Питер кивнул, скорчил ей рожицу и обернулся на звук охотничьего рога. — Будь осторожен! — крикнула Кейт.

Сын с любопытством взглянул на нее. — Почему ты всегда дрожишь надо мной? — Потому, что тебя очень люблю. Ты — единственное, что у меня осталось.

И вот они умчались — всадники на лошадях и целая стая гончих. Когда они достигли подножия холма, Дэмьен догнал передних всадников, непринужденно болтавших о том, как убить лису.

— Да, уж давно такого не случалось, — присвистнул главный егерь, — эти чертовы лисы стали такими хитрыми.
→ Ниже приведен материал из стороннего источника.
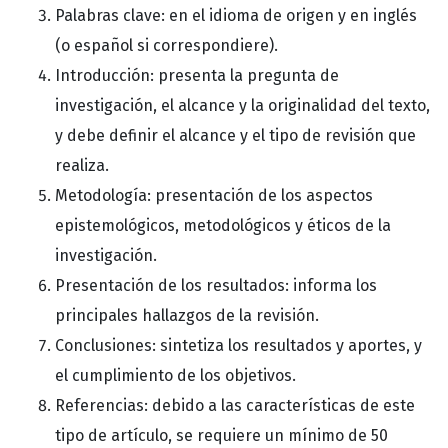
Palabras clave: en el idioma de origen y en inglés
(o español si correspondiere).
Introducción: presenta la pregunta de
investigación, el alcance y la originalidad del texto,
y debe definir el alcance y el tipo de revisión que
realiza.
Metodología: presentación de los aspectos
epistemológicos, metodológicos y éticos de la
investigación.
Presentación de los resultados: informa los
principales hallazgos de la revisión.
Conclusiones: sintetiza los resultados y aportes, y
el cumplimiento de los objetivos.
Referencias: debido a las características de este
tipo de artículo, se requiere un mínimo de 50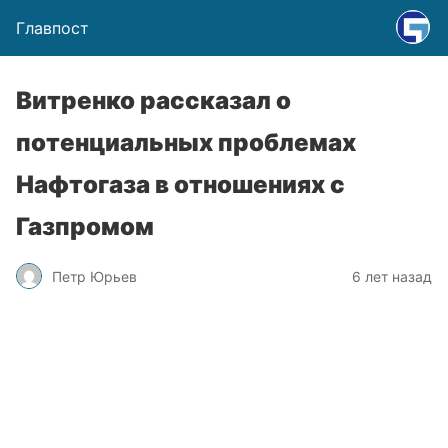
Главпост
Витренко рассказал о
потенциальных проблемах
Нафтогаза в отношениях с
Газпромом
Петр Юрьев
6 лет назад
На вершине холма Дэмьен оглянулся, пересчитывая наездников. Всего двадцать пять человек, считая Сьюзен и Питера. Мальчик помахал ему, Дэмьен отсалютовал в ответ, а затем взглянул на главного егеря, который указывал на подлесок внизу, в четверти мили от места, где они сейчас находились. Старик принюхивался к чему-то, как те гончие, которых он только что направил вниз с холма. Собаки помчались что есть духу, пригнув к земле морды. Они слились в единое целое, испытывая безудержную радость от того, что вырвались, наконец, за пределы своей собачьей конуры.
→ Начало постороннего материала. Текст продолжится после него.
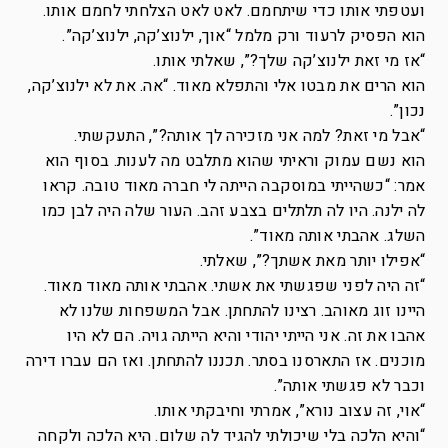
ועטפתי אותו כדי שיתחמם. לאט לאט הצלחתי לחמם אותו.
הוא הפסיק לרעוד ורק מלמל “אוך, ילנוצ’קה, ילנוצ’קה”.
“אז מי זאת ילנוצ’קה שלך?”, שאלתי אותו.
הוא הרים את מבטו אלי והתפלא מאוד. “אה. את לא ילנוצ’קה,
נכון”.
“אבל מי זאת? למה אני מזכירה לך אותה?”, התעקשתי.
הוא נשם עמוק וראיתי שהוא מתלבט מה לענות. בסוף הוא
אמר: “כשהייתי במוסקבה הייתה לי חברה מאוד טובה. קראו
לה ילנה. היו לה תלתלים בצבע זהב. העור שלה היה לבן כמו
השלג. אהבתי אותה מאוד”.
“אפילו יותר מאת אשתך?”, שאלתי.
“זה היה לפני שפגשתי את אשתי. אהבתי אותה מאוד מאוד.
היינו זוג מאוהב. רצינו להתחתן. אבל המשפחות שלנו לא
אהבו את זה. אני הייתי יהודי והיא הייתה גויה. הם לא היו
מוכנים. אז התארסנו בסתר. תכננו להתחתן. ואז הם עברו דירה
וכבר לא פגשתי אותה”.
“אוי, זה עצוב נורא”, אמרתי וחיבקתי אותו.
“והיא הלכה בלי שיכולתי להגיד לה שלום. היא הלכה ולקחה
Пока собаки прочесывали подлесок, всадники — кто терпеливо, кто от возбуждения привстав в стременах — ждали, готовые в любой момент рвануться вслед за собаками. Наконец тишина была прервана. Гончие залаяли. Главный егерь протрубил в рог и поскакал вниз.

Дэмьен последоавл за ним. Остальные всадники помчались вдогонку. Переведя лошадей в галоп, они скоро достигли подлеска и, приблизившись к густой поросли, перешли на шаг.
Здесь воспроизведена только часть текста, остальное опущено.